Sometimes when loose coupling between modules is described as a desirable property (which it is of course), an somewhat exaggerated claim is made about its benefits. See for example the section "The Benefits" in OSGi – The Business Drivers:
As long as the module boundaries don’t change, one can change the functionality of the module freely, without concern for breaking the wider system; i.e. the impact of any local change is prevented from leaking into the wider system.
When the implementation of a module is changed without changing its interface, the only certainty that you have is that it can be invoked just like its previous implementation, without recompilation. But above that, nothing is certain. My point is that a module is invoked for a reason: to perform some useful work. The interface of a module says something about the structure of the information that it needs to do its work, but very little about the work that it will do, and very little about how the information provided to it will be used to influence the work done.

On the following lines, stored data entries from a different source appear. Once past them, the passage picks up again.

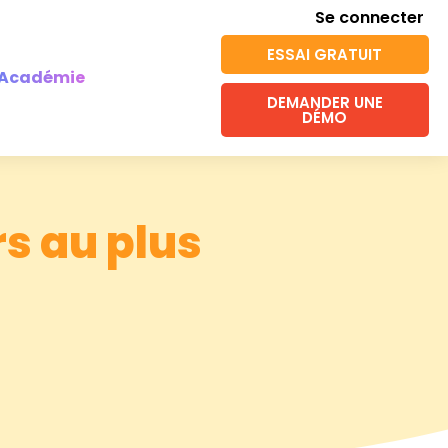
Se connecter
ESSAI GRATUIT
Académie
DEMANDER UNE
DÉMO
s au plus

Take for example a module that offers a service to transfer money from a checking account to a saving acount. Its interface will probably specify the account numbers of the accounts involved and the amount of money and the currency as required parameters. What if a new implementation, instead of faithfully depositing the exact same amount to the saving account that it withdraws from the checking account, now does nothing at all? Or worse, deposits just a little less that the amount withdrawn? Or performs the transfer of money in the reverse direction? Does this not break the 'wider system'? Of course it does!

Coupling may be more subtle than just whether or not it breaks compilation. Testing the new configuration is still needed, automated (preferably) or manual. And testing is usually still an order of magnitude more expensive than compilation.